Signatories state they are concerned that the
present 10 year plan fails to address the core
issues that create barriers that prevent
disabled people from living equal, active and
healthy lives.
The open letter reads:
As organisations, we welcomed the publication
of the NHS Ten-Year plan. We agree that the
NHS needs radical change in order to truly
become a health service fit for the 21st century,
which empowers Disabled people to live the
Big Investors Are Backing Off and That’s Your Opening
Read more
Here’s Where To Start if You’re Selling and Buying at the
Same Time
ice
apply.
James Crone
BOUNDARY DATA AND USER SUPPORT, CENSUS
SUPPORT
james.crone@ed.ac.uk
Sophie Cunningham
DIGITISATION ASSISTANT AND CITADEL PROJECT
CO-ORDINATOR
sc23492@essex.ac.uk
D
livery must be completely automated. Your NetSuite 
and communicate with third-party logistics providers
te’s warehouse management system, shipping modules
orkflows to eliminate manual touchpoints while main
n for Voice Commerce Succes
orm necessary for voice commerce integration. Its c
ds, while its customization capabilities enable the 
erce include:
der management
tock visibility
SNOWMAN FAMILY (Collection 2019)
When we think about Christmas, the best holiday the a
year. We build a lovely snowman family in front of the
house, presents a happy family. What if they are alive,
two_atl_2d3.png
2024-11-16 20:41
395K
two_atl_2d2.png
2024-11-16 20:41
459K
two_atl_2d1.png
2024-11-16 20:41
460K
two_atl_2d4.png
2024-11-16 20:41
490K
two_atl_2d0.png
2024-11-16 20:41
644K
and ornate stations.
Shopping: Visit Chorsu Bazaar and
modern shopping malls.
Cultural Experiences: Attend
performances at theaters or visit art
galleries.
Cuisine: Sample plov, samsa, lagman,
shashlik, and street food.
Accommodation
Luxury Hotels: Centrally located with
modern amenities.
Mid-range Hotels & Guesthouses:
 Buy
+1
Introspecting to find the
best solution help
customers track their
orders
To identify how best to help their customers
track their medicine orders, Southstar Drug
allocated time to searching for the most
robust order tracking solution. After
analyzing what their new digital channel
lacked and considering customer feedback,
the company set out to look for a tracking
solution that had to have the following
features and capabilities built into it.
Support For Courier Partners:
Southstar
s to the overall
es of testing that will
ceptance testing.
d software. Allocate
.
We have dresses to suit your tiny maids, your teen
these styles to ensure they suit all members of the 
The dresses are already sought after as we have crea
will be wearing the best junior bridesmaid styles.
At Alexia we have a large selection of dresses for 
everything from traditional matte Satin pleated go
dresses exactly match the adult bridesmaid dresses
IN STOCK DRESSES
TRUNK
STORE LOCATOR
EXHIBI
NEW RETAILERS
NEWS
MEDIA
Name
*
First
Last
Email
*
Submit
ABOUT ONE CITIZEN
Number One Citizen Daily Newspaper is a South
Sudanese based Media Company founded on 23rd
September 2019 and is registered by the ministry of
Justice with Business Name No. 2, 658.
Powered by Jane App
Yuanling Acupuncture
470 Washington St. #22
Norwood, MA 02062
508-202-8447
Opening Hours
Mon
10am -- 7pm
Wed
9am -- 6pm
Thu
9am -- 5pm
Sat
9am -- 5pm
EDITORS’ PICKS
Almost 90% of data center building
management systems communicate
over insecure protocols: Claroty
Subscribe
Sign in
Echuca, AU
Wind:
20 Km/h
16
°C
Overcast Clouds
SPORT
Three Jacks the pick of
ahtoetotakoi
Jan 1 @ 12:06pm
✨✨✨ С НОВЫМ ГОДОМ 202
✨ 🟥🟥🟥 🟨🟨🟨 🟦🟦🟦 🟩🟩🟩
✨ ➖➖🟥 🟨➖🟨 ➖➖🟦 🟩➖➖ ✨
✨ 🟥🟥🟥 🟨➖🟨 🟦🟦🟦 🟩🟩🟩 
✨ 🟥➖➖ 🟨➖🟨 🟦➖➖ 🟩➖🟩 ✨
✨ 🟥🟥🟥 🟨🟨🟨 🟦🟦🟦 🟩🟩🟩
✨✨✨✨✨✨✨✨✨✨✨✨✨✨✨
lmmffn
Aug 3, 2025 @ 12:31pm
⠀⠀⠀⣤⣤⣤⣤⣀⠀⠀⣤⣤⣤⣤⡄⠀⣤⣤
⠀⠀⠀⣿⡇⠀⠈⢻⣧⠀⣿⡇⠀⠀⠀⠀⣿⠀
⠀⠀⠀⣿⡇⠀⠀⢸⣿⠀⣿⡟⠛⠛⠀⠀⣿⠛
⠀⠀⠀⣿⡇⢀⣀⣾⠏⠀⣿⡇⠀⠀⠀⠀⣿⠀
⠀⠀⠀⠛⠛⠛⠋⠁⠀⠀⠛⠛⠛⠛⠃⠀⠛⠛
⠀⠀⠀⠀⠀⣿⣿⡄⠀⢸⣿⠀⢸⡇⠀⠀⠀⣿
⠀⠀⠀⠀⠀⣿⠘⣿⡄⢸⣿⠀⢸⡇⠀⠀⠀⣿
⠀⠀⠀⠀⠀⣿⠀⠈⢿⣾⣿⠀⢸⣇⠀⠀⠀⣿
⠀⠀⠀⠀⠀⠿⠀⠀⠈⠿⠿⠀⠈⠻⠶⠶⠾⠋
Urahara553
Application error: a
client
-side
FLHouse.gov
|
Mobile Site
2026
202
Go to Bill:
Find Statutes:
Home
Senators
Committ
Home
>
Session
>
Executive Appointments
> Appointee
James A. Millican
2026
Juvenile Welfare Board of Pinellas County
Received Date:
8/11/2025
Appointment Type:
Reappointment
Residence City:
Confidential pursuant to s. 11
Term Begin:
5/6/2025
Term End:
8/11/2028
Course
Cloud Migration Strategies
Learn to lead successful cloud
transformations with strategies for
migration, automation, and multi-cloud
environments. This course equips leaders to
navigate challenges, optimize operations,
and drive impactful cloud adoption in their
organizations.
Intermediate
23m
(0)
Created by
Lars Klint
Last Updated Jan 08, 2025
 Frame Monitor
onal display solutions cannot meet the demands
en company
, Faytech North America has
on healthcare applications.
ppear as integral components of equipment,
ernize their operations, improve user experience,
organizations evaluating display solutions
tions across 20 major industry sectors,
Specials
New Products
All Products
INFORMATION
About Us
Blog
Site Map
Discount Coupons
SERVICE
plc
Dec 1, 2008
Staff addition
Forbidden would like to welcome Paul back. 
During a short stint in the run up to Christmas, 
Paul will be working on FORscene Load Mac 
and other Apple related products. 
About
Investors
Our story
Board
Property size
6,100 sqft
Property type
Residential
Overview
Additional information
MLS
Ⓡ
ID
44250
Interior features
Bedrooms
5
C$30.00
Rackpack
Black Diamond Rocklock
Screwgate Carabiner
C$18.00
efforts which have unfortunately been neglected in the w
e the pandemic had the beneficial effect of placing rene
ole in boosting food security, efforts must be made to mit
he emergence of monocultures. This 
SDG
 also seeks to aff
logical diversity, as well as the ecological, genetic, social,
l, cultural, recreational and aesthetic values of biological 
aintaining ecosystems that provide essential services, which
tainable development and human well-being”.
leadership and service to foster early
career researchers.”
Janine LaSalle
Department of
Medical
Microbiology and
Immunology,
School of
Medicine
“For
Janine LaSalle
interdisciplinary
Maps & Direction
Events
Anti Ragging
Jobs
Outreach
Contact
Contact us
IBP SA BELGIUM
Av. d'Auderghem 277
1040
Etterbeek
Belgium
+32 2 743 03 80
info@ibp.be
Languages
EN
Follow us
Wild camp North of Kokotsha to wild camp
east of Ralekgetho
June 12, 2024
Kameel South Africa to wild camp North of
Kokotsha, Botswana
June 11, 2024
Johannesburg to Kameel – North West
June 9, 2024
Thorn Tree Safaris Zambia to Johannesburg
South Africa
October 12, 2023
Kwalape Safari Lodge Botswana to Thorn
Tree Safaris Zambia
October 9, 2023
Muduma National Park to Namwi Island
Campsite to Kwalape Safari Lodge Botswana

══════

#### WORK TASK:
Look in the material above for the line with "modern shopping malls." and the line with "We have dresses", and transcribe exactly those lines and all lines between them, nothing more.

#### TASK ANSWER:
modern shopping malls.
Cultural Experiences: Attend
performances at theaters or visit art
galleries.
Cuisine: Sample plov, samsa, lagman,
shashlik, and street food.
Accommodation
Luxury Hotels: Centrally located with
modern amenities.
Mid-range Hotels & Guesthouses:
 Buy
+1
Introspecting to find the
best solution help
customers track their
orders
To identify how best to help their customers
track their medicine orders, Southstar Drug
allocated time to searching for the most
robust order tracking solution. After
analyzing what their new digital channel
lacked and considering customer feedback,
the company set out to look for a tracking
solution that had to have the following
features and capabilities built into it.
Support For Courier Partners:
Southstar
s to the overall
es of testing that will
ceptance testing.
d software. Allocate
.
We have dresses to suit your tiny maids, your teen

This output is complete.